**YOUR GOAL:** Collect every line below that contains the word "take".

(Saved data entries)
=-=-=-=-=

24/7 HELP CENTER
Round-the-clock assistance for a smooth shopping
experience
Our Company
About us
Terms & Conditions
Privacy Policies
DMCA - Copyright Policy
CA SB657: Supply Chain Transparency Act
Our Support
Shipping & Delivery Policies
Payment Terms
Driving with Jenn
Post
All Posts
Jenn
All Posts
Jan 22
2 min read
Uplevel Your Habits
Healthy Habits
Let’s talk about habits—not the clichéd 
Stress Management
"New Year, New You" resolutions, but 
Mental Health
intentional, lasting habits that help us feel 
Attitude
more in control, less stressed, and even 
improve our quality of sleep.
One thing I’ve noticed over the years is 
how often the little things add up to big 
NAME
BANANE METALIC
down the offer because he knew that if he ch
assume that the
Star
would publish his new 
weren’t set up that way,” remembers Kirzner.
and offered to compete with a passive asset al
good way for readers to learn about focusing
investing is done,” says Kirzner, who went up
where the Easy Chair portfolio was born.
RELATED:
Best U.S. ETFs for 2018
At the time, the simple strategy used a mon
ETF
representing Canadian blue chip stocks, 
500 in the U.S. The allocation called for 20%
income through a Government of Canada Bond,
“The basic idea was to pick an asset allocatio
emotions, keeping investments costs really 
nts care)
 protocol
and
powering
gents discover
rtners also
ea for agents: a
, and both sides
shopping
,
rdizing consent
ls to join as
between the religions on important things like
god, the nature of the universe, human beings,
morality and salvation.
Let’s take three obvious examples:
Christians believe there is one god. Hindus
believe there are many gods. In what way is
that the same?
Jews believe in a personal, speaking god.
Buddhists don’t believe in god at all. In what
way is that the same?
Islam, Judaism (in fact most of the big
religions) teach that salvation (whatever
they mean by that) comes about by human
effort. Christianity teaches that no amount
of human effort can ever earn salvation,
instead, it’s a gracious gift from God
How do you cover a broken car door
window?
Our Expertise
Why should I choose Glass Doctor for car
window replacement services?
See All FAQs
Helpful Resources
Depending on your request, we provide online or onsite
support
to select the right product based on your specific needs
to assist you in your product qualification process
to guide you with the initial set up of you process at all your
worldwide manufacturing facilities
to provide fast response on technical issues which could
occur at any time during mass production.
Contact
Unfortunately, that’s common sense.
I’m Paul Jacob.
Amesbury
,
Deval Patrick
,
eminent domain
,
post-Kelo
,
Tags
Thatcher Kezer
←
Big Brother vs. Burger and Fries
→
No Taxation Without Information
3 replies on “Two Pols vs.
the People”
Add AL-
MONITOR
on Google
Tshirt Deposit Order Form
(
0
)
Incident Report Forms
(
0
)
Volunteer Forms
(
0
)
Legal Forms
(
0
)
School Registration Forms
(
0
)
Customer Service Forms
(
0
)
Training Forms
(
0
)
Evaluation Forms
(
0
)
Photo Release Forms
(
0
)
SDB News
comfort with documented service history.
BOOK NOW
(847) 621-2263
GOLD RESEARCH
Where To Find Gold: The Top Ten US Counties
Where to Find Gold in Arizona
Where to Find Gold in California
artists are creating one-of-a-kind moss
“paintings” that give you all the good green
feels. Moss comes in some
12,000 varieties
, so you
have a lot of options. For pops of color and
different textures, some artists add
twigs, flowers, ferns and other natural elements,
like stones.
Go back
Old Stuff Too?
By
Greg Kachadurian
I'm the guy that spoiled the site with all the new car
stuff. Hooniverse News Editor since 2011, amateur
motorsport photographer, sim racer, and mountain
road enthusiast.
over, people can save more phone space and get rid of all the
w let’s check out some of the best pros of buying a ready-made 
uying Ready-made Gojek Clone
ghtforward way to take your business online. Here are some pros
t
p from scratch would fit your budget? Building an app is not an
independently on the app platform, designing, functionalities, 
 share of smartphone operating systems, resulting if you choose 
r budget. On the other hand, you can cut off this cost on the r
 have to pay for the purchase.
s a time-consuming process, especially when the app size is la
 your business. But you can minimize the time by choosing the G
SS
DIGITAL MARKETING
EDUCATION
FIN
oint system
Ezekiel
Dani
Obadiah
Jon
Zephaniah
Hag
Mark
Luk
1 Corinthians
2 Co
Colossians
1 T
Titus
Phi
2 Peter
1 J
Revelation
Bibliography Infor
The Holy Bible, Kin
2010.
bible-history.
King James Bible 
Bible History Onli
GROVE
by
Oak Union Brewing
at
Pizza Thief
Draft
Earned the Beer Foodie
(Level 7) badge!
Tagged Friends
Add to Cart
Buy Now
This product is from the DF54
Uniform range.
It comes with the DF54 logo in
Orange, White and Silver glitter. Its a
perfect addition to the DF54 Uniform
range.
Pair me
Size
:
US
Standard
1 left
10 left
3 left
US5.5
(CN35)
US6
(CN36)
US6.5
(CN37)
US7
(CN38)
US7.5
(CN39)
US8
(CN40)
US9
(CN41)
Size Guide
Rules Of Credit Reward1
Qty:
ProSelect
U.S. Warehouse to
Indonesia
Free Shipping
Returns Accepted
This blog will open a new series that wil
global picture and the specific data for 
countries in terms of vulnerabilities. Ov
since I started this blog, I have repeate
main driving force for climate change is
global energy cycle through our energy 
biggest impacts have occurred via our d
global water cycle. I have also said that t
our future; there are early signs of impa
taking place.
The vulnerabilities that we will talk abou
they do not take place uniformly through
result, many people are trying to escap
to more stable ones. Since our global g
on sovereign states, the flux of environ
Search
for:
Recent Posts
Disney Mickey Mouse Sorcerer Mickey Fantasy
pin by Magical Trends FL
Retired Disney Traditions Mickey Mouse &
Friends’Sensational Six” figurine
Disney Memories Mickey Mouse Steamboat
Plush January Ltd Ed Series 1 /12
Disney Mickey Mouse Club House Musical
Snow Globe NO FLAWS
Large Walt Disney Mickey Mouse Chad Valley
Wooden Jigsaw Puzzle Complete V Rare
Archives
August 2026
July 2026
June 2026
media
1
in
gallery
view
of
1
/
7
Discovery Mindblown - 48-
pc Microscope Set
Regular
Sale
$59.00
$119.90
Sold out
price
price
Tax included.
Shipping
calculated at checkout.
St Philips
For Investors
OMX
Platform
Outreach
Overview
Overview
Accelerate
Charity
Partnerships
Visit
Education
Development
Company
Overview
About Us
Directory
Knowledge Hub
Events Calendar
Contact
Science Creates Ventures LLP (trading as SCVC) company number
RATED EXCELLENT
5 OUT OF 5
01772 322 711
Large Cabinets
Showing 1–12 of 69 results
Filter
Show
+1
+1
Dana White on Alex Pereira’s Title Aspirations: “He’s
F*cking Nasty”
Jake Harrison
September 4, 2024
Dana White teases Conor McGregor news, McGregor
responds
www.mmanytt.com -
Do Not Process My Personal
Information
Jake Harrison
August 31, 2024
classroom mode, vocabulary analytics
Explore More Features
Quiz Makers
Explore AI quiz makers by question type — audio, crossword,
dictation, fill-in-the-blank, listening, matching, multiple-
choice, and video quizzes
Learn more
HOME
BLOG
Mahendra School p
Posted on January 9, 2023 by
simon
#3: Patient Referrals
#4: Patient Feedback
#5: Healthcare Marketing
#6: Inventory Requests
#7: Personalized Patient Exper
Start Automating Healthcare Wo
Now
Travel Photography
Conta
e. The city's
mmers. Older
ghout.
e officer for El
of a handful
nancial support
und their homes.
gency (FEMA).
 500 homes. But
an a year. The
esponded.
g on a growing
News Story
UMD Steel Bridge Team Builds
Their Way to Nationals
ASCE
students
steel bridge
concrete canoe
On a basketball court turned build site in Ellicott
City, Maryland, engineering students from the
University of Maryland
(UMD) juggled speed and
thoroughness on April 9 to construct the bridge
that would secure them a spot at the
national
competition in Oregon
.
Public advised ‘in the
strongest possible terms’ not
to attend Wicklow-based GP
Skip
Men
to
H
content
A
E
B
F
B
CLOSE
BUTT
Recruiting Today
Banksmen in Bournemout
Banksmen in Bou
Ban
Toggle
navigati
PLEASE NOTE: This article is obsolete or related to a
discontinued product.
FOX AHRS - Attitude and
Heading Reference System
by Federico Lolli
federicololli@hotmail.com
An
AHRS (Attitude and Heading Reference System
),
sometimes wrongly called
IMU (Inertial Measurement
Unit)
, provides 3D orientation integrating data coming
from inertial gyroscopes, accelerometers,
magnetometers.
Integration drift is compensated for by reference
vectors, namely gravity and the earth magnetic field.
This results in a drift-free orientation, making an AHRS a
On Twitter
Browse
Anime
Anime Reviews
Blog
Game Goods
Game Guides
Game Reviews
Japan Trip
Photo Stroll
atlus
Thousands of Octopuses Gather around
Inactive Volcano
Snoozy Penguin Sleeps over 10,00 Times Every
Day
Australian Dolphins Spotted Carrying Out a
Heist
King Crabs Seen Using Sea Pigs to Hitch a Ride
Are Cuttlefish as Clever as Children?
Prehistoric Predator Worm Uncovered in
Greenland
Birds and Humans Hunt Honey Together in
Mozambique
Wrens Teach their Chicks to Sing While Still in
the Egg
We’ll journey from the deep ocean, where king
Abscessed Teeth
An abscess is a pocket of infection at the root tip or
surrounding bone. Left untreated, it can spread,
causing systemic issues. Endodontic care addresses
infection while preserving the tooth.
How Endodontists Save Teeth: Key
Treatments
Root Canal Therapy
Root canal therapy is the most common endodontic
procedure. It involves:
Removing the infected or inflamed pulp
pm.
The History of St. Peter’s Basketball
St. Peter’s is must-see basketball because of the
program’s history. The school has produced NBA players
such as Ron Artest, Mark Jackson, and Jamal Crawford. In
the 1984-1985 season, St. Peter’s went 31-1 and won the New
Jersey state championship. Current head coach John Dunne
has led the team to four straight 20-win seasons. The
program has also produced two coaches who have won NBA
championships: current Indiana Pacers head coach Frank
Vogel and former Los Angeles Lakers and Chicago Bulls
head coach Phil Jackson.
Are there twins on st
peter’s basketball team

=-=-=-=-=

**TASK RESPONSE:**
Let’s take three obvious examples:
ghtforward way to take your business online. Here are some pros
they do not take place uniformly through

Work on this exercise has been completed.